■ **Work order**:
Please print, exactly, only the lines in the entries below from the line that has "التمثال الرائع. الكعب" through the line that has "шаг в изучении". Pictures don't go in.

■ **Stored data entries**:
______

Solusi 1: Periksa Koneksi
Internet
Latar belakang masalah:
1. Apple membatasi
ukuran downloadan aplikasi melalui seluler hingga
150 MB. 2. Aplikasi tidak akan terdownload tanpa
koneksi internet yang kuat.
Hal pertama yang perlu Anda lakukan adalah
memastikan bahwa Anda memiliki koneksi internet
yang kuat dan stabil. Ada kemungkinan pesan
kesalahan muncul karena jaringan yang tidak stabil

______

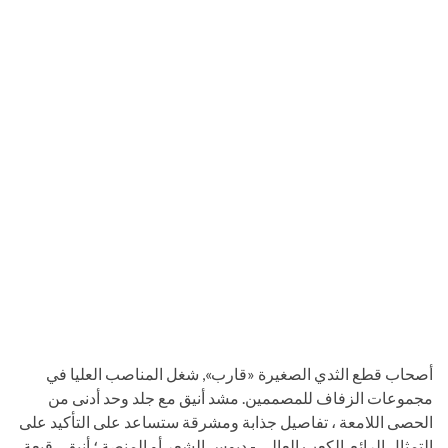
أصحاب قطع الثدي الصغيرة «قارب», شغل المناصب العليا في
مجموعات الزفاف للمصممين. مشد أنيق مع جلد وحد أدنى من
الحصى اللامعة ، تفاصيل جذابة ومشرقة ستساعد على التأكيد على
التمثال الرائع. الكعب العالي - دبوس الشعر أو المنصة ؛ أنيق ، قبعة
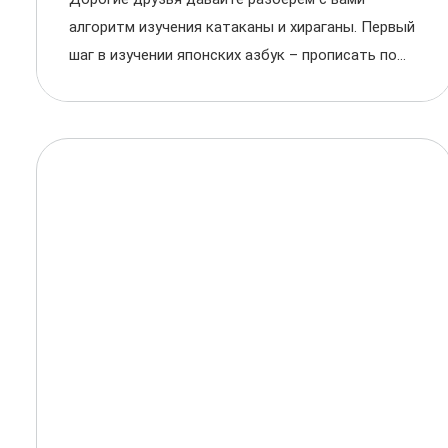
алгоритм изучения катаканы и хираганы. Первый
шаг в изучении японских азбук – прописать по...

______

■ **Expected answer**:
التمثال الرائع. الكعب العالي - دبوس الشعر أو المنصة ؛ أنيق ، قبعة
алгоритм изучения катаканы и хираганы. Первый
шаг в изучении японских азбук – прописать по...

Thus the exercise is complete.